Count every line of the data that includes "extérieur". State only the number.

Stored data
# # # # # # #

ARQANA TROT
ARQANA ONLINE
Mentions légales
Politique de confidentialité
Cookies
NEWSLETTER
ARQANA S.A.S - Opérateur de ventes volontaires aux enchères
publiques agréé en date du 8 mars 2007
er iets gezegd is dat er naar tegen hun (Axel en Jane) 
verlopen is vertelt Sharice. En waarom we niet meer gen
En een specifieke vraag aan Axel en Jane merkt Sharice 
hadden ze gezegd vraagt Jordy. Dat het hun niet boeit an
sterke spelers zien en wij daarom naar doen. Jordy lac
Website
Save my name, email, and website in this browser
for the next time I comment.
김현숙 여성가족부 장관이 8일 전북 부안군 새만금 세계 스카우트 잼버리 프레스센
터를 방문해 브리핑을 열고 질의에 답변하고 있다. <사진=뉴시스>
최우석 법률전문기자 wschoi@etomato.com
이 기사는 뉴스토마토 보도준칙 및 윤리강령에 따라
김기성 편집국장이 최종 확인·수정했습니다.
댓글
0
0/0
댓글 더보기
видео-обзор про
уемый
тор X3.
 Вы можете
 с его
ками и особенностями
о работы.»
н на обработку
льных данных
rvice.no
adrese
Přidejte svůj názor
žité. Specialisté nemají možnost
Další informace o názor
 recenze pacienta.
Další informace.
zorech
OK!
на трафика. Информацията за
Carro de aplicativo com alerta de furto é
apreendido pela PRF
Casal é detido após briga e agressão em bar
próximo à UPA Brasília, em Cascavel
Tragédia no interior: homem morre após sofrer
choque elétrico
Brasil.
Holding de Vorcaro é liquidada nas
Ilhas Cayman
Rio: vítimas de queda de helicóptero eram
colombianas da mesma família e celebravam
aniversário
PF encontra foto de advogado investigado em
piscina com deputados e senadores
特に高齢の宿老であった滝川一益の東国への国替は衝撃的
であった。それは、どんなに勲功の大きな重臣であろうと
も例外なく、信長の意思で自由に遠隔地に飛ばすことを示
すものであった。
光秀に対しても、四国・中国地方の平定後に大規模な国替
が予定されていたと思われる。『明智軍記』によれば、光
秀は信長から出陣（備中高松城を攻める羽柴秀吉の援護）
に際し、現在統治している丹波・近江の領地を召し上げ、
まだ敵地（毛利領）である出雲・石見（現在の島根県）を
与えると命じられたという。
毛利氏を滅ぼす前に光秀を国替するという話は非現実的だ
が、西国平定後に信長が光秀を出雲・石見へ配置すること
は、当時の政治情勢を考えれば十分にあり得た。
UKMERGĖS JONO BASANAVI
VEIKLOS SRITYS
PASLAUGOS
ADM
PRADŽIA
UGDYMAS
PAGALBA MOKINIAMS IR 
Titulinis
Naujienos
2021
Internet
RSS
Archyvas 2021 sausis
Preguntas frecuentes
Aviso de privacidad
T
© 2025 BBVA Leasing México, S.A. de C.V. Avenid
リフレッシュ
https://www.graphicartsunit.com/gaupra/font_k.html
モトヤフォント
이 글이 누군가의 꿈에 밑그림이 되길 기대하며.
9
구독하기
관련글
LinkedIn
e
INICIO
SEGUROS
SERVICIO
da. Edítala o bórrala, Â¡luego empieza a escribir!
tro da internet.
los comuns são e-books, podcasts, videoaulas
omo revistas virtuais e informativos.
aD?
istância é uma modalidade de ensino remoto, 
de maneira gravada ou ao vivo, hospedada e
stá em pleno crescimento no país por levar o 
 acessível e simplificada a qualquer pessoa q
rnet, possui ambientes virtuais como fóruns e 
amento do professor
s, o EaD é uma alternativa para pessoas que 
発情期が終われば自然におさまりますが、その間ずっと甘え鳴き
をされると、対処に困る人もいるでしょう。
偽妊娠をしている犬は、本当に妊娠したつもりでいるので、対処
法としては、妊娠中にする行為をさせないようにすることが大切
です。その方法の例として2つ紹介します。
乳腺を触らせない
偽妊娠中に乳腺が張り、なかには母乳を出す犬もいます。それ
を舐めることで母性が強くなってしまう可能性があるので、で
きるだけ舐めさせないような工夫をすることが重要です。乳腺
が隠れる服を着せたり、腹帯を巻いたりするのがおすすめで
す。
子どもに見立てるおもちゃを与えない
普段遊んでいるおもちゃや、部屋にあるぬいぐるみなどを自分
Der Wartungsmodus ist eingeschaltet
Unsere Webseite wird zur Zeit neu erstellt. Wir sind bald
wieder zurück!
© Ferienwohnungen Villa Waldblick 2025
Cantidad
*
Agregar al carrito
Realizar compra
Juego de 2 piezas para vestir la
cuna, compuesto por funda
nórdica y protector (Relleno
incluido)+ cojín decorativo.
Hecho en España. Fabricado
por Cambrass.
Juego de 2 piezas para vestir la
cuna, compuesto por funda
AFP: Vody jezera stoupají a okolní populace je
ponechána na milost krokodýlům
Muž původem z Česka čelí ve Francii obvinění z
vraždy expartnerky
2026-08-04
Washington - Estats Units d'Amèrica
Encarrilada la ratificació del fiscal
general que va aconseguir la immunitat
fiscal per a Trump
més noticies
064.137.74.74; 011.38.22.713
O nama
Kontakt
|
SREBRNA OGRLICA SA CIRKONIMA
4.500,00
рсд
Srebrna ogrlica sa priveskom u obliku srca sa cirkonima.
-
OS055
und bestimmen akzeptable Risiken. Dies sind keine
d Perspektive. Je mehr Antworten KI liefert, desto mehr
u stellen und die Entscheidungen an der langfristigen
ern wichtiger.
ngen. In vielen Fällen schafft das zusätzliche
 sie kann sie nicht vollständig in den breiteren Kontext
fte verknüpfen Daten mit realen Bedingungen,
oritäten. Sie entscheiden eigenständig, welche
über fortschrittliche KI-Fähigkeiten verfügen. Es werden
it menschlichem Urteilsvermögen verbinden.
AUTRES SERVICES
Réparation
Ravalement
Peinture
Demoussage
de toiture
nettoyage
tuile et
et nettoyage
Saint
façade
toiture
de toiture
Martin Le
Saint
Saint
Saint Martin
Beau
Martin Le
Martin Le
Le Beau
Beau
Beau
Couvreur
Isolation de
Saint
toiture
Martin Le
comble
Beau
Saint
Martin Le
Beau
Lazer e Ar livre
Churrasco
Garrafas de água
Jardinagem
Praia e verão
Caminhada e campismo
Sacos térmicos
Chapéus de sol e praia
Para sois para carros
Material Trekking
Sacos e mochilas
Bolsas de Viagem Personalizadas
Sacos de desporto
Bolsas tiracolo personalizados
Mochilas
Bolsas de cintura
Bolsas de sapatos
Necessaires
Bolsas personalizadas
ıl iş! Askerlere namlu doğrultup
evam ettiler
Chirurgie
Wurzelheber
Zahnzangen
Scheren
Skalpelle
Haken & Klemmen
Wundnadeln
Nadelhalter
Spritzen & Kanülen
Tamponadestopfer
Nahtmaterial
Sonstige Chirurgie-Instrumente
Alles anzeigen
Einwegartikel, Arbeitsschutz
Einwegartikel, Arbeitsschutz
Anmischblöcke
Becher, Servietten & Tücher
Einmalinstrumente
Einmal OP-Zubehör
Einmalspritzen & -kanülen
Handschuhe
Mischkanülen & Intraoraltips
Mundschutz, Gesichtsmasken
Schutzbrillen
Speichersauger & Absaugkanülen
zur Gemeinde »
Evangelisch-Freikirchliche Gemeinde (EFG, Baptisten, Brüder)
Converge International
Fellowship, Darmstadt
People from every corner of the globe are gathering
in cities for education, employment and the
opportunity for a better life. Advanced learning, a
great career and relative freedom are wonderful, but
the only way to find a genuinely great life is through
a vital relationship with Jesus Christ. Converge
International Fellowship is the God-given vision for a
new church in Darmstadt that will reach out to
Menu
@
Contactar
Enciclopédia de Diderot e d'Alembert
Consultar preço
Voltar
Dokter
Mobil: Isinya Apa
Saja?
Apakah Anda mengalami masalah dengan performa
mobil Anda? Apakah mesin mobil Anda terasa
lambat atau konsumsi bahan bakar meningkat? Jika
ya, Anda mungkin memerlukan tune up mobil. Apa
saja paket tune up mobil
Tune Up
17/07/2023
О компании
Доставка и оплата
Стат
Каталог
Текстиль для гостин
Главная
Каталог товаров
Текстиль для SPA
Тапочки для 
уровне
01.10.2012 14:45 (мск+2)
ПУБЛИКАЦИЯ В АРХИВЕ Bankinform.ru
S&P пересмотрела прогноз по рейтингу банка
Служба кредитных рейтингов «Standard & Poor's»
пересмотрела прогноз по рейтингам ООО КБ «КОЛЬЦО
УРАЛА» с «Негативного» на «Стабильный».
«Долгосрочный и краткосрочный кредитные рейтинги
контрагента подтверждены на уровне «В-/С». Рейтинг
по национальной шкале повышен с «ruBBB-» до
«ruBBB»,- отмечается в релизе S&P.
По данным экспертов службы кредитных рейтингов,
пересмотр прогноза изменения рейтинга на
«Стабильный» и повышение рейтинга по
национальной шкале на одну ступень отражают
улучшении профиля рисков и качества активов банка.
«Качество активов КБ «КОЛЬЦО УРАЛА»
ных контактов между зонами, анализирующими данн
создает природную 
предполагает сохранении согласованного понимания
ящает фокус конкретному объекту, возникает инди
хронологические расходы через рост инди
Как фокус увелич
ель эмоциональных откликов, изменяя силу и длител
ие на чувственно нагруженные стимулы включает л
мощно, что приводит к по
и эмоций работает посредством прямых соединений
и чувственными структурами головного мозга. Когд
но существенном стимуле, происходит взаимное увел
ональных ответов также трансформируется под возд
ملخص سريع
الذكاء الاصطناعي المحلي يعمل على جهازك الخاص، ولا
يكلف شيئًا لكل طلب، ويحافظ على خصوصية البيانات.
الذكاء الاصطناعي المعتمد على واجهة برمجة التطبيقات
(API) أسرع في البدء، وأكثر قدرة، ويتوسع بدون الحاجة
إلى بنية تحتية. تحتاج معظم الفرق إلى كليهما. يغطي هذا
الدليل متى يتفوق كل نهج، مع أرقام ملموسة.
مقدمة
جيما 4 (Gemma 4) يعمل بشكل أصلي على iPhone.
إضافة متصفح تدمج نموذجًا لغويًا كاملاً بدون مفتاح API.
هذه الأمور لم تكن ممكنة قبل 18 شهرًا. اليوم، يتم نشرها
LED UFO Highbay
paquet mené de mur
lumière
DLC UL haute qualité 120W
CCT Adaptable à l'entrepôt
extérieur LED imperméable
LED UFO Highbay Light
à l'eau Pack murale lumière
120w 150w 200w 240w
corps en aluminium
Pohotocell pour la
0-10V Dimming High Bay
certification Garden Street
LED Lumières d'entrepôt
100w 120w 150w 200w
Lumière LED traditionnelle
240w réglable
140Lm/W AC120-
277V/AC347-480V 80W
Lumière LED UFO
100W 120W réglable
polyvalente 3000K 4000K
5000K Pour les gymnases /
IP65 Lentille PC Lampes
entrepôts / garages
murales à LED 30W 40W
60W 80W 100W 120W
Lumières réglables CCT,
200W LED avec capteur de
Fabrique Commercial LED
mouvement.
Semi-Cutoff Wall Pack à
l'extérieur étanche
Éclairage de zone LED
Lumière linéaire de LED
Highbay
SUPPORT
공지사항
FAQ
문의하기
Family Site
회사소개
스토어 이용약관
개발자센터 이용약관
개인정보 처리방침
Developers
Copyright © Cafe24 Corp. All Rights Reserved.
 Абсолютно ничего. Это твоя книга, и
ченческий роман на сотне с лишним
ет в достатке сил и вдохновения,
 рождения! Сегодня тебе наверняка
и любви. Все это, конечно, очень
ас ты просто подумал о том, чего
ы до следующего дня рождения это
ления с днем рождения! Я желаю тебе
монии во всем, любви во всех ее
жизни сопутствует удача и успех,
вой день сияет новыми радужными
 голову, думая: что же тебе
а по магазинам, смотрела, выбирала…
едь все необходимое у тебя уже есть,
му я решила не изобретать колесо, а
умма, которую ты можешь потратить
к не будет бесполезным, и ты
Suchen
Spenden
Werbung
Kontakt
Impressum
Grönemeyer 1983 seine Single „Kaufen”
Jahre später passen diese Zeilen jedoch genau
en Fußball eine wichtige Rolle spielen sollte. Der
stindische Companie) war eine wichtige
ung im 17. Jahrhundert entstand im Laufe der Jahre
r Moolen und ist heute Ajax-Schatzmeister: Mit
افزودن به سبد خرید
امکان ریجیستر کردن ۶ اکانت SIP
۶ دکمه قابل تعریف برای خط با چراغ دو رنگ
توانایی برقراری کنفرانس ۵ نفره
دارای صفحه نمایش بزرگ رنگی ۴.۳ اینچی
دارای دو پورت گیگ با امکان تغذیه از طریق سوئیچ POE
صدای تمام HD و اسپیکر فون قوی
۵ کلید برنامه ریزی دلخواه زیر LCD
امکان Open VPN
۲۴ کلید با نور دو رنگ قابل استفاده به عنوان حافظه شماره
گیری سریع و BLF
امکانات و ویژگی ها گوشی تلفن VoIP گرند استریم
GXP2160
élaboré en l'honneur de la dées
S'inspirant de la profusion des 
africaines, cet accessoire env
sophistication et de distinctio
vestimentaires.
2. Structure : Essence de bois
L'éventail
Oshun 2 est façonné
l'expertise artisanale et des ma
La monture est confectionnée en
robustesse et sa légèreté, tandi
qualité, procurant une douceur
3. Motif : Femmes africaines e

# # # # # # #

[SOLUTION TO THE PROBLEM] 2